– Написал? – Демьян Устиныч поглядел на бледного Глебушкина, почему-то начав по-отечески жалеть его. Тот кивнул, поднимаясь и дрожащими руками нащупывая свой сюртучок на спинке стула и натягивая его на юное тощее тело.

– Погодь. Роспись поставлю. – Зосима Лукич размашисто расписался на протянутой ему бумаге. Глава конторы промокнул подпись пресс-папье, посыпал песком, сдул его с закачавшегося в руках листа и протянул Глебушкину:

– Ну, ступай теперь. А после и свою бумагу о решении суда исправишь. Иди уже. Не мешкай.

Савелий не помнил, сколь долго он шагал до участка. Да и не шагал он вовсе, а так, тащился медленно, как калика перехожий. В участке было шумно. И накурено так, что хоть топор вешай. В этом дыму видно ничего не было, или это страх так затуманил взор писаря, но человека в форменной фуражке, какому протянул дрожащими руками бумагу, он не запомнил вовсе и лица его не разглядел. Очнулся лишь тогда, когда услышал:

– Это, уважаемый, ты обманулся. Не в ту дверь попал. Та, которая тебе надобна, шагов с десяток левее. Зелёные большие створы. И скоба витая.

Глебушкин кивнул печально и вышел, услышав напоследок:

– Не кручинься, господин хороший. Повезло тебе. Сам голова такую бумагу подписал!

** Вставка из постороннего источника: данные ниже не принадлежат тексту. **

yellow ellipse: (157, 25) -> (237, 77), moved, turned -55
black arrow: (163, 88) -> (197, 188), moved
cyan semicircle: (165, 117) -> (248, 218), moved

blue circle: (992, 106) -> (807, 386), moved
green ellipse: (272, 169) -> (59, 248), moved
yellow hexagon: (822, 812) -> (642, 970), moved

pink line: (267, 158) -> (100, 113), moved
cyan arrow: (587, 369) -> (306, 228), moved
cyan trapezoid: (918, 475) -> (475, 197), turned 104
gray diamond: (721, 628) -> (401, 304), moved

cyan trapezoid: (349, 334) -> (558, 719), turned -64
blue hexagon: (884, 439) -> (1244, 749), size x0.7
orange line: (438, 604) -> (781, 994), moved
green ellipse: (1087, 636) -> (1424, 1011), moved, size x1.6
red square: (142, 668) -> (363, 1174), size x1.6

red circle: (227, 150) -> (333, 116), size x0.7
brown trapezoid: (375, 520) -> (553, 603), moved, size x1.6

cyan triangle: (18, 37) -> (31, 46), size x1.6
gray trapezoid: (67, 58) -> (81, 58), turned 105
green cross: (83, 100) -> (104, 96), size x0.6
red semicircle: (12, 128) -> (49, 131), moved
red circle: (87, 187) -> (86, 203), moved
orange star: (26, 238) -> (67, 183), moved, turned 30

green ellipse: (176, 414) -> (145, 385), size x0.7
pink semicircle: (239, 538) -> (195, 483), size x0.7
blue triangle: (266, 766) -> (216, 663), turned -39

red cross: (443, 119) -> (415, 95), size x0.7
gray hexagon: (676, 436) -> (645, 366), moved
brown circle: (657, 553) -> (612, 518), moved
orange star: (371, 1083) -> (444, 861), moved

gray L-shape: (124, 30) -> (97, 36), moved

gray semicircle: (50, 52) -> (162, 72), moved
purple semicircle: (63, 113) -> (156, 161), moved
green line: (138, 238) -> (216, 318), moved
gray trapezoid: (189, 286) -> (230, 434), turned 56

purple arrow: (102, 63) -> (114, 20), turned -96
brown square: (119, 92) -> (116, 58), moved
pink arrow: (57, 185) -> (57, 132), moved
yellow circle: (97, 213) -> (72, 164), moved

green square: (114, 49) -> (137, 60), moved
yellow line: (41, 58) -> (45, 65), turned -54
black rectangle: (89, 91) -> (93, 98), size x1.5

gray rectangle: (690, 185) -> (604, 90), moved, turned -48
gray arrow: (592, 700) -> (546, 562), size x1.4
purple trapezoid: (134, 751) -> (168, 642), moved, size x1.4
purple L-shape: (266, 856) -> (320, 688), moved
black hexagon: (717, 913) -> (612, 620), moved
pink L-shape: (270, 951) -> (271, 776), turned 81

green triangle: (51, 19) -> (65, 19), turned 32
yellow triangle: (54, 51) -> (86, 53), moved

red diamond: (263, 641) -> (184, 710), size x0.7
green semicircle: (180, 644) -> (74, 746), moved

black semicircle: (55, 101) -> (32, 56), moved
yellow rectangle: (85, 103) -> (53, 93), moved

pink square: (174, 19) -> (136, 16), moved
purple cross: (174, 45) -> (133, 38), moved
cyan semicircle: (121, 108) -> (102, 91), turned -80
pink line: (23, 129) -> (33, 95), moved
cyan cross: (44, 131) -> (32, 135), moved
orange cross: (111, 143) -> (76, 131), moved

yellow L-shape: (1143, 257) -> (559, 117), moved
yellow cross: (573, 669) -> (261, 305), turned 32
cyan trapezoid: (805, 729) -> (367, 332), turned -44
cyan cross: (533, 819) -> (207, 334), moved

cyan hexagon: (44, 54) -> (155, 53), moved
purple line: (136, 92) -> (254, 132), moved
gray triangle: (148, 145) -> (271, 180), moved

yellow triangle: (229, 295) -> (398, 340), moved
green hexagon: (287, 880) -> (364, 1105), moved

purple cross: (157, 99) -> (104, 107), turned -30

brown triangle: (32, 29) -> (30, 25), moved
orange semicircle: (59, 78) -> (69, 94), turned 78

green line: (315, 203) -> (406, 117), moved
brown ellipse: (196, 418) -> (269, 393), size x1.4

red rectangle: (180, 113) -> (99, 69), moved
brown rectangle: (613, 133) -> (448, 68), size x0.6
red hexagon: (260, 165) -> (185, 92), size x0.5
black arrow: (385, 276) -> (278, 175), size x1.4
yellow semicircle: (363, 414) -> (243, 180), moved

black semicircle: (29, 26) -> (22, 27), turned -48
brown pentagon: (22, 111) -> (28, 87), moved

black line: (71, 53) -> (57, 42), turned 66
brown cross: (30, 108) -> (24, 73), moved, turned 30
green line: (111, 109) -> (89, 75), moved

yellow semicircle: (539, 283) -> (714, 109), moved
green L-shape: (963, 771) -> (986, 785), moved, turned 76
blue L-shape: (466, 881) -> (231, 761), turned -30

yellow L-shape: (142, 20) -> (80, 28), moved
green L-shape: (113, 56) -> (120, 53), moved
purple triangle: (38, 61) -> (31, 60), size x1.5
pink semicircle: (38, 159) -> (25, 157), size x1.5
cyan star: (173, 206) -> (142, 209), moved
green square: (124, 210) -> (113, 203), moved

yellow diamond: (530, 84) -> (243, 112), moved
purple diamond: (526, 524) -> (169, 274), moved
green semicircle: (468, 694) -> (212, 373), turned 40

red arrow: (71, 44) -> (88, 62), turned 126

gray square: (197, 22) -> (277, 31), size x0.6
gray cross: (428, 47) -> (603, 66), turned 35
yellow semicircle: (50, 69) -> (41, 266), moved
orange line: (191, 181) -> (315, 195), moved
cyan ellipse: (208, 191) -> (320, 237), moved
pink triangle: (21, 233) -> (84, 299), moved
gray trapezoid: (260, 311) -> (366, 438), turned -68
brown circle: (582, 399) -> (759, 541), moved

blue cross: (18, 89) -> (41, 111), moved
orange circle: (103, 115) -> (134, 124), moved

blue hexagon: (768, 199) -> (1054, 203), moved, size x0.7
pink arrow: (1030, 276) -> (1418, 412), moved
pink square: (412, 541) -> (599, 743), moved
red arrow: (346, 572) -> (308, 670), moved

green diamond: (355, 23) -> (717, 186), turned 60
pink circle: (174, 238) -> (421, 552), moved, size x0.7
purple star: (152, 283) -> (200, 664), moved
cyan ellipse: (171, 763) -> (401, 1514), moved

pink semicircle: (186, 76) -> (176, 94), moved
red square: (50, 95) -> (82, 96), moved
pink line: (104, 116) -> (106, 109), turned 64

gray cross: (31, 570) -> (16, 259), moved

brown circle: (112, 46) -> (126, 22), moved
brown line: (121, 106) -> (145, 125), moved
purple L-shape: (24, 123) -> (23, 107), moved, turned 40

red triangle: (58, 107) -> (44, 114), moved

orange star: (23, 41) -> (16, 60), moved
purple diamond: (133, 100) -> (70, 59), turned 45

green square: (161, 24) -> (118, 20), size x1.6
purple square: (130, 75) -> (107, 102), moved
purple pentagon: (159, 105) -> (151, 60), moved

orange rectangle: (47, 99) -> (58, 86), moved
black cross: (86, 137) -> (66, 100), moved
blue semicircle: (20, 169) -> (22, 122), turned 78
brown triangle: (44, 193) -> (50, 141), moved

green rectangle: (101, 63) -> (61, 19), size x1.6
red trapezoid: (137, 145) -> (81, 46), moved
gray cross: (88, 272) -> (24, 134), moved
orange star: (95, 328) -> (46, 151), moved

Савелий слабо улыбнулся, посчитав сказанное неудачной шуткою, и вплыл во все том же тумане в высокие зелёные двери. И вновь ничего не видя, протянул бумагу стоящему против него человеку, отметив, что тот почему-то в сюртуке, а не в форменном мундире. Записка исчезла за стеклом. После чего перед глазами писаря возникло две синеньких бумажки, как он успел машинально прочесть, номиналом в пять рублей, две коричневых по рублю, а затем на широкий деревянный прилавок упала монетка достоинством в пятьдесят копеек. Глебушкин удивленно уставился на двенадцать рублей с полтиною, лежащие перед ним и поднял голову. На него смотрело молодое лицо с аккуратной светлой бородкой. Стекла пенсне сверкнули. Человек был одет в форму конторского служащего, а не полицейский мундир.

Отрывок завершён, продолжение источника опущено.